Office furniture, how it changes now that we work everywhere

P.rhyme was the perch stool, then the ball-chair arrived, now it could be not a seat but a table to save our backs, the “standing desk” adjustable in height to work on the computer while standing. In some offices there are already, with Apps that remind you to lift the desk when it has been in the same position for too long, but it is in a pandemic, when the office crashed into the housewhich newspapers and magazines, at least Anglo-Saxon, have begun to speak of as the new “must-have”, the essential accessory for the home office. Here, says a quick poll among friends, the most sought-after piece was the ergonomic chair. Now that many have bought it, the end of the state of emergency is looming. Will smart working restored with Omicron also fade? Or will the office become a memory?

Designing the agile workstation

«The most probable scenario, insiders have been saying this for years, is hybrid work, with activities in the presence and others remotely» says Federica Blasi, designer and art director. «The task of a designer is to create the tools to work well in both situations, to understand what people want and what they need. It’s not just where you work, you have to think about how: technology has reduced lead times, to do one thing we take less, so we do more, we have to adapt to this speed ». Among the configurations provided by its system Kokoro for Manerba there is a location for “speedy meetings”. “You see yourself, have a coffee and take stock of the situation. By now it is difficult to cross the agendas for river meetings, the time to meet has also shortened ».

Places and non-workplaces

In the movie The place by Ermanno Olmi, from 1961, the desks are arranged in a row as in school and the office manager is in the chair. Three generations later that layout seems prehistoric to us. Olivetti’s sixties are also very far away with the technological desks in sheet metal by Studio Bbpr, which have become collectors’ items. Today, designers design muffled “room in room” to isolate themselves in the open space, who is no longer just in the office: «Now we work everywhere. A computer and an outlet are enough, there are those who only use the telephone »points out Marialaura Rossiello of Studio Irvine. His alcove sofa for Thonet looks in this direction: «It was born for non-places where you can improvise a station: airports, shopping centers, waiting rooms, but also coworking and bars. In light of what happened, I also see it at home. A nest where you can disconnect from the rest, appropriate for video calls.
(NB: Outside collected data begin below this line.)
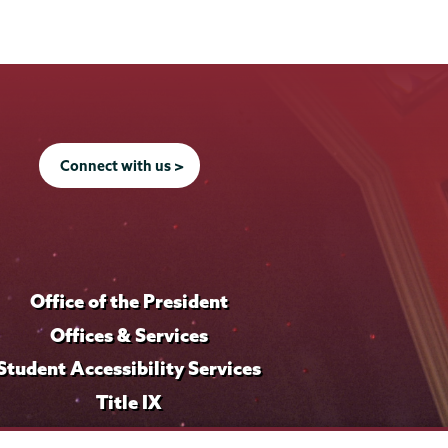
Connect with us >
Office of the President
Offices & Services
Student Accessibility Services
Title IX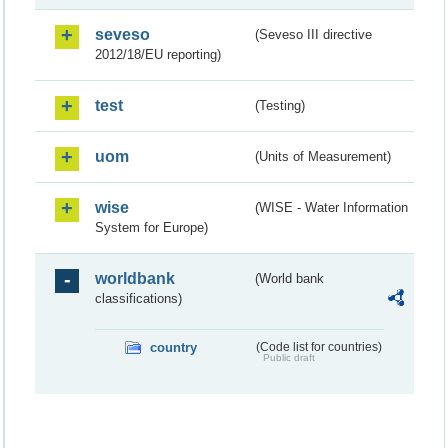
seveso
(Seveso III directive
2012/18/EU reporting)
test
(Testing)
uom
(Units of Measurement)
wise
(WISE - Water Information
System for Europe)
worldbank
(World bank
classifications)
country
(Code list for countries)
Public draft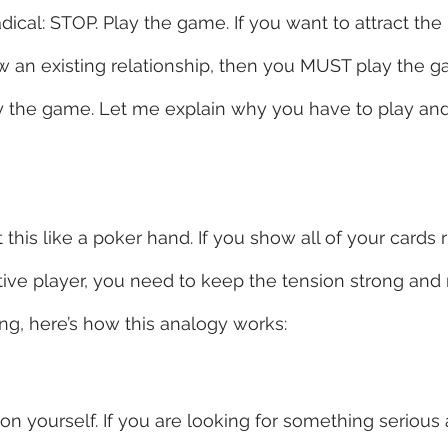
ical: STOP. Play the game. If you want to attract the
row an existing relationship, then you MUST play the g
play the game. Let me explain why you have to play a
this like a poker hand. If you show all of your cards 
ctive player, you need to keep the tension strong and 
ing, here’s how this analogy works:
on yourself. If you are looking for something serious 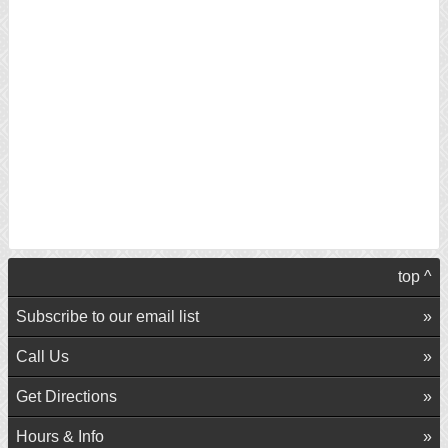
top ^
Subscribe to our email list
Call Us
Get Directions
Hours & Info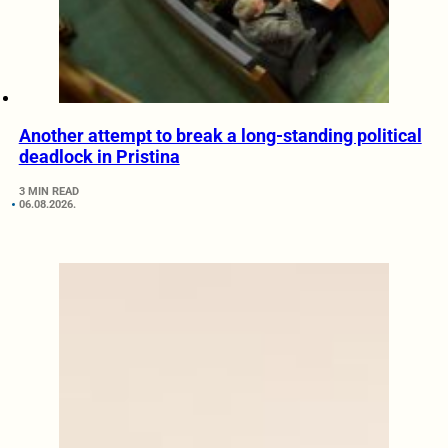
Another attempt to break a long-standing political
deadlock in Pristina
3 MIN READ
06.08.2026.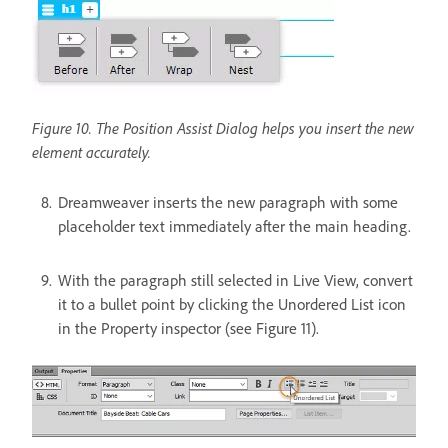
Figure 10. The Position Assist Dialog helps you insert the new
element accurately.
Dreamweaver inserts the new paragraph with some
placeholder text immediately after the main heading.
With the paragraph still selected in Live View, convert
it to a bullet point by clicking the Unordered List icon
in the Property inspector (see Figure 11).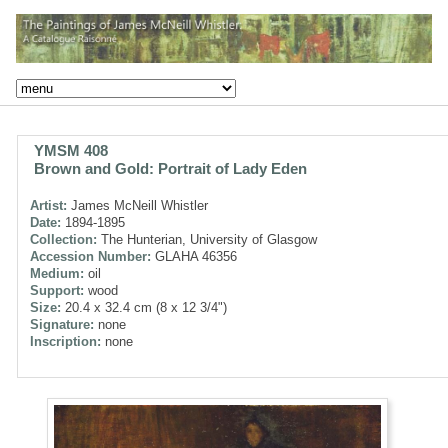
YMSM 408
Brown and Gold: Portrait of Lady Eden
Artist:
James McNeill Whistler
Date:
1894-1895
Collection:
The Hunterian, University of Glasgow
Accession Number:
GLAHA 46356
Medium:
oil
Support:
wood
Size:
20.4 x 32.4 cm (8 x 12 3/4")
Signature:
none
Inscription:
none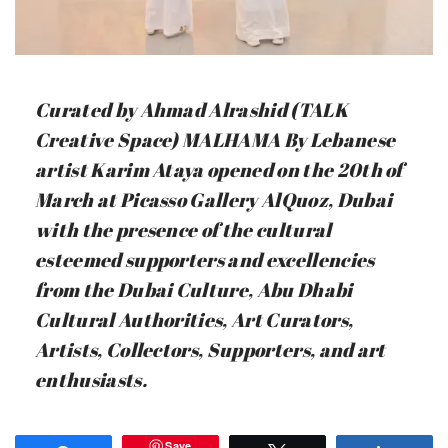
Curated by Ahmad Alrashid (TALK
Creative Space) MALHAMA By Lebanese
artist Karim Ataya opened on the 20th of
March at Picasso Gallery AlQuoz, Dubai
with the presence of the cultural
esteemed supporters and excellencies
from the Dubai Culture, Abu Dhabi
Cultural Authorities, Art Curators,
Artists, Collectors, Supporters, and art
enthusiasts.
Save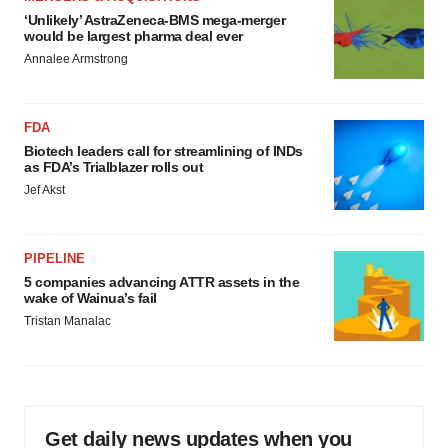
‘Unlikely’ AstraZeneca-BMS mega-merger
would be largest pharma deal ever
Annalee Armstrong
FDA
Biotech leaders call for streamlining of INDs
as FDA’s Trialblazer rolls out
Jef Akst
PIPELINE
5 companies advancing ATTR assets in the
wake of Wainua’s fail
Tristan Manalac
Get daily news updates when you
We continue to hold meetings on Meets when we could meet and I have seen unlikely backgrounds for a professional environment ».

From office to home and vice versa

If office furniture knocks on your front door, the opposite also happens. The Petit Bureau in free forms that Charlotte Perriand designed for her atelier has been adapted by Cassina for professional use. In the “Pro” version, reinforced and wired, it gives an image, certainly very luxurious, of the “home office” that experts have been advocating for some time: better a welcoming and cozy workplace (open space has shown its limits) of a Googleplex in Mountain View. The Campus model of the Google headquarters no longer convinces even Clive Wilkinson, the architect who conceived it: certain distractions do not help creative work, if you put sleeping pods everywhere, he’s given up, people want to sleep.

The post-home office

In lockdown, in Milan, the PostHomean ideal house of fifty square meters with a study room available for away researchers. Maybe we don’t think about it anymore about the inlet filter to sanitize clothes, but the study corner has remained an object of desire. To furnish it today there is everything, furniture and chairs on wheels, retractable desks, design desks, the companies have put back into the catalog pieces that have become topical again and have studied new ones, also space-saving. But what if there is no space? In the book Very Milanese houses (Ed.Corraini), Fabrizio Esposito, aka Alvar Aaltissimo, makes fun of the follies of the real estate market by illustrating imaginary apartments for sale or rent. In the studio of the two recently challenged, four hundred and fifty euros each while it lasts, smart working can become a nightmare.